Your instructions: When the line with "click here." appears below, start repeating lines exactly, and keep going through the line with "of the year!"; add nothing outside that span.

Input data:
#####

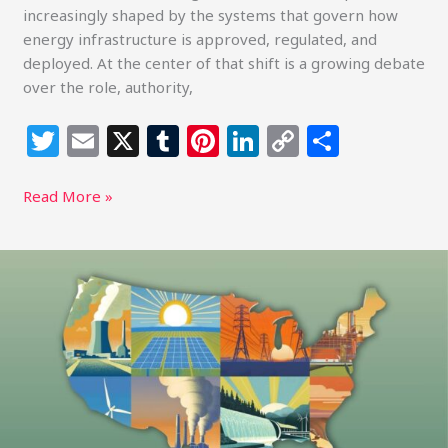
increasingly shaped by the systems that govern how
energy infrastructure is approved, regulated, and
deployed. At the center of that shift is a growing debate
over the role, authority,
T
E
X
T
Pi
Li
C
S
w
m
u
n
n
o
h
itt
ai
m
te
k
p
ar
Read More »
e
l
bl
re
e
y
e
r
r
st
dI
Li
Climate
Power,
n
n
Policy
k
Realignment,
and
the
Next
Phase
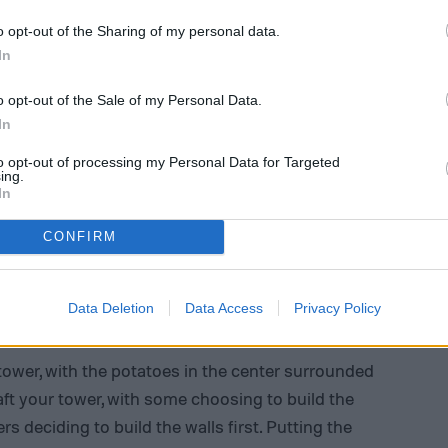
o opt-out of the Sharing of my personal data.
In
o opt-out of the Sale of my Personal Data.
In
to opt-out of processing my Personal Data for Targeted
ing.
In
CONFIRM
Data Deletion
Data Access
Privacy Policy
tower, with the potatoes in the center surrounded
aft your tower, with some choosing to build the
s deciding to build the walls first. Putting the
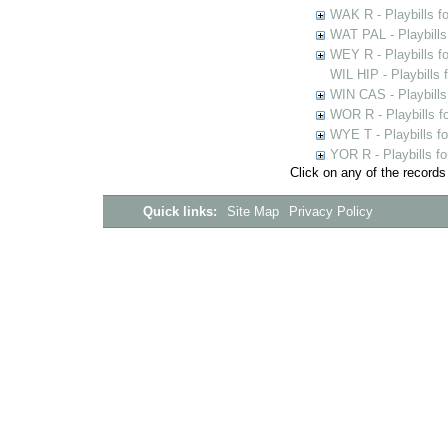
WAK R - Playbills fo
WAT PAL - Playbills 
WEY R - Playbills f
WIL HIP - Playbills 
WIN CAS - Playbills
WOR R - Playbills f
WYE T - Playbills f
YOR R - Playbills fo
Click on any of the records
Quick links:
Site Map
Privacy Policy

#####

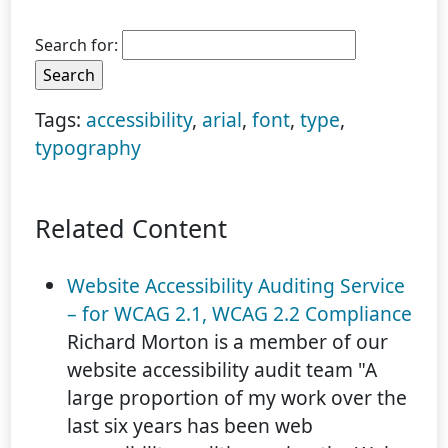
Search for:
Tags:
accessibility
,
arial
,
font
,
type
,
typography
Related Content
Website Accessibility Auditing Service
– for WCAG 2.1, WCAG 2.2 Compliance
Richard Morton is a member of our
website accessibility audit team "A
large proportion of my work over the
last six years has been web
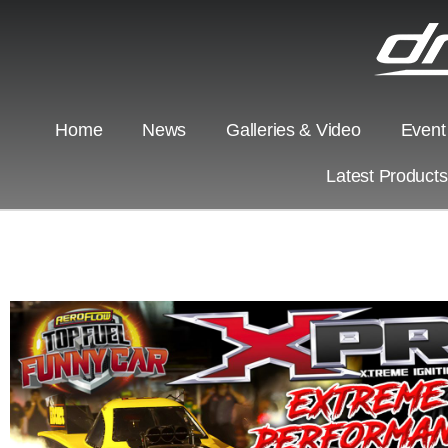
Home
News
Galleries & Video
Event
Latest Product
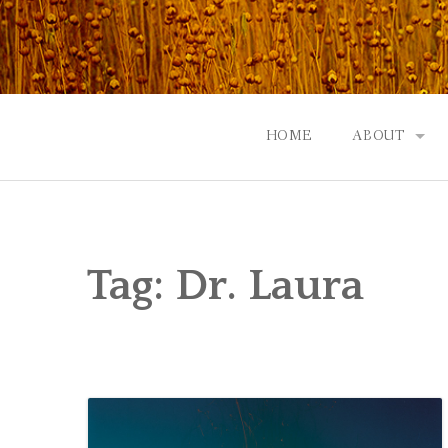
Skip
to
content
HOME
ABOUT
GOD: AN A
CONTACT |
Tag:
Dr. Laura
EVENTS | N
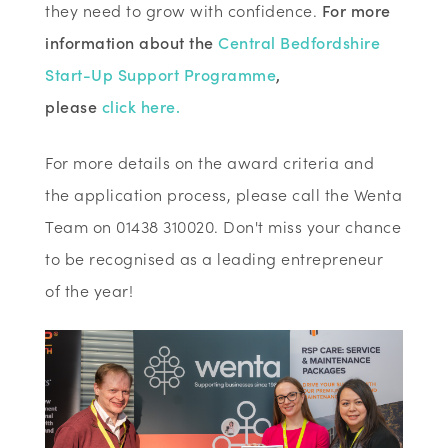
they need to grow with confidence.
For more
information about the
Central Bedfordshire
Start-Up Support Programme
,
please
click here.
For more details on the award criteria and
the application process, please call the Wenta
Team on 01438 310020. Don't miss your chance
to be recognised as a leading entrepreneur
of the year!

#####

Exercise solution:
click here.
For more details on the award criteria and
the application process, please call the Wenta
Team on 01438 310020. Don't miss your chance
to be recognised as a leading entrepreneur
of the year!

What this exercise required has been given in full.